Q9. Do you want to make an end-to-end system or do you want to make a system that’s divided into several different components?

So you can imagine a system that’s divided into different components maybe a system say that you want to read a piece of text, a system that’s divided into components will find each of the different letters of the text and then another component will go through and recognise each letter individually and then the end system will just look at the text and output the whole sentence all at once. There’s always this debate about whether you could do end-to-end learning or whether you need to split things into components. There are some theoretical reasons that end-to-end learning could be hard for some problems but it also requires a lot less engineering effort, so if you can get it to work, it’s great. There might be some problems that this just doesn’t work. In practice, it seems end-to-end learning has been very successful for a lot of problems and a lot of times we see papers that overstate how hard end-to-end learning is. There was a paper that said you can’t train a convolutional neural net to recognise sequence of symbols and then my co-authors and I did basically that at Google a year later. So sometimes you think things are really difficult then it turns out the problem just goes away if you make the network bigger or train it with more data or something like that. In other cases, you can actually prove theoretically that you can’t learn them end-to-end but maybe the proof only applies to very weird problems that don’t resemble anything that comes up in real life very much.

Q10. Is there a good way for deep learning to deal with missing data?

Most of deep learning models don’t have any good way to deal with missing data but there are some that can. A lot of the reasons people study generative models is that generative models gives a good way to deal with missing data. That problem hasn’t been very popular lately.

Q11.  Is there difference between the way deep learning works and the way children and adults learn?

There is not a huge amount of literature on that topic, one thing I can think of is my friend Andrew Saxe’s paper Exact Solutions to the Non-linear Dynamic Learning. That’s probably one under-hyped paper rather than an under-hyped field. That paper influenced my thinking a lot for several years since then. One aspect of the paper is comparing the way that children learn to the way deep learning algorithms learn. Both deep learning and child learning have this funny thing that they learn very fast, their error rate goes down really fast, then they kind of level off for a while and then they suddenly go down really fast again. That turns out to be related to the shape of the surface of the cost function they are minimising. The learning algorithm can slow down when it comes near the saddle point. The saddle point is when it comes to the cost function, it looks like a minimum in one cross section but then in another cross section it looks like a maximum. So when you come down on the cross section that looks like a minimum, you get stuck on the bottom of it for a while, then you discover that you are actually on top of a maximum, you start moving on the other direction.

Q12. What’s interesting about moving the architecture forward about deep learning? Is it just more layers and more layers?

One of the things that I think about the most now is adversarial examples.

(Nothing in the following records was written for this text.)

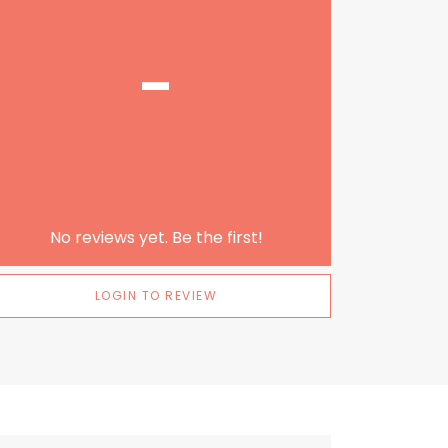
-
No reviews yet. Be the first!
LOGIN TO REVIEW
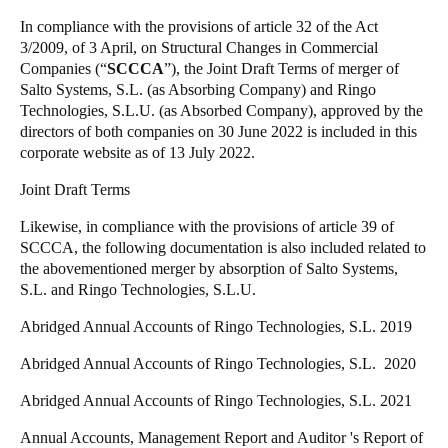
United Kingdom
In compliance with the provisions of article 32 of the Act
3/2009, of 3 April, on Structural Changes in Commercial
English
Companies (“
SCCCA
”), the Joint Draft Terms of merger of
Salto Systems, S.L. (as Absorbing Company) and Ringo
Ireland
Technologies, S.L.U. (as Absorbed Company), approved by the
English
directors of both companies on 30 June 2022 is included in this
corporate website as of 13 July 2022.
France
Joint Draft Terms
Français
Likewise, in compliance with the provisions of article 39 of
Netherlands
SCCCA, the following documentation is also included related to
the abovementioned merger by absorption of Salto Systems,
Nederlands
English
S.L. and Ringo Technologies, S.L.U.
Belgium
Abridged Annual Accounts of Ringo Technologies, S.L. 2019
Français
Nederlands
English
Abridged Annual Accounts of Ringo Technologies, S.L. 2020
Spain
Abridged Annual Accounts of Ringo Technologies, S.L. 2021
Español
Annual Accounts, Management Report and Auditor 's Report of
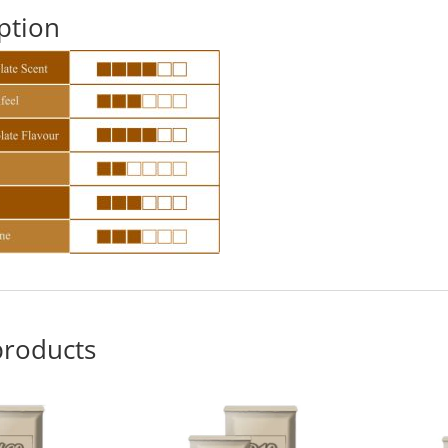
ption
products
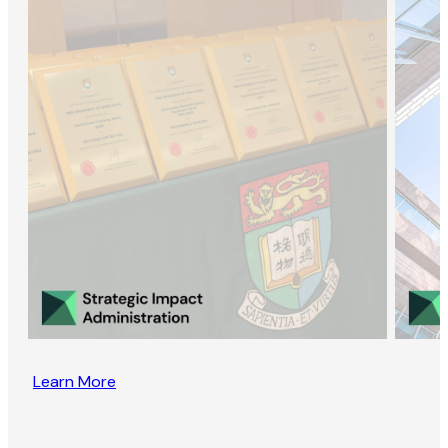
Learn More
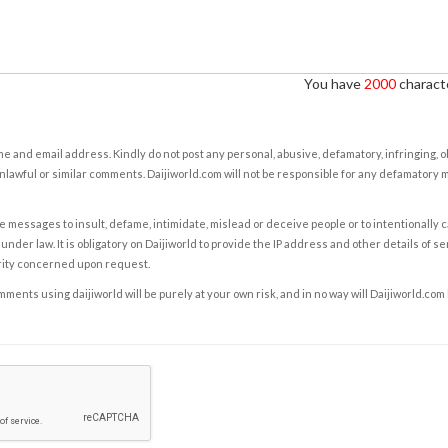
You have
2000
characte
e and email address. Kindly do not post any personal, abusive, defamatory, infringing, 
nlawful or similar comments. Daijiworld.com will not be responsible for any defamatory
e messages to insult, defame, intimidate, mislead or deceive people or to intentionally 
under law. It is obligatory on Daijiworld to provide the IP address and other details of s
rity concerned upon request.
ents using daijiworld will be purely at your own risk, and in no way will Daijiworld.com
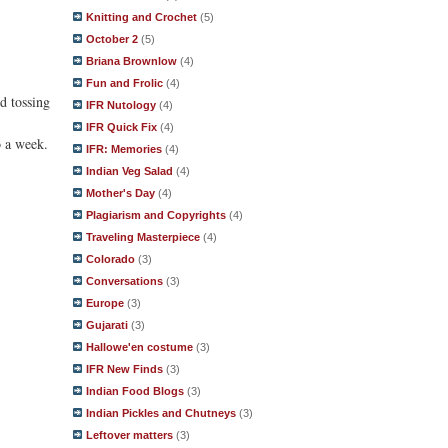
Knitting and Crochet
(5)
October 2
(5)
Briana Brownlow
(4)
Fun and Frolic
(4)
nd tossing
IFR Nutology
(4)
IFR Quick Fix
(4)
o a week.
IFR: Memories
(4)
Indian Veg Salad
(4)
Mother's Day
(4)
Plagiarism and Copyrights
(4)
Traveling Masterpiece
(4)
Colorado
(3)
Conversations
(3)
Europe
(3)
Gujarati
(3)
Hallowe'en costume
(3)
IFR New Finds
(3)
Indian Food Blogs
(3)
Indian Pickles and Chutneys
(3)
Leftover matters
(3)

Deep Learning Lecture Notes (Q&A with Ian Goodfellow)

A lot of the reason is that the machine learning algorithms you use together are very linear as a function of their input, even though they have lots of layers, they still end up looking a lot like a linear function. It’s really nonlinear function of their parameters, but not of their input itself. I am really interested in designing new architectures that are less linear and more non-linear, and in particular that they able not to be fooled by these tiny little changes. That’s the thing I am personally most excited about and I spend like 60-70 percent of time working on that.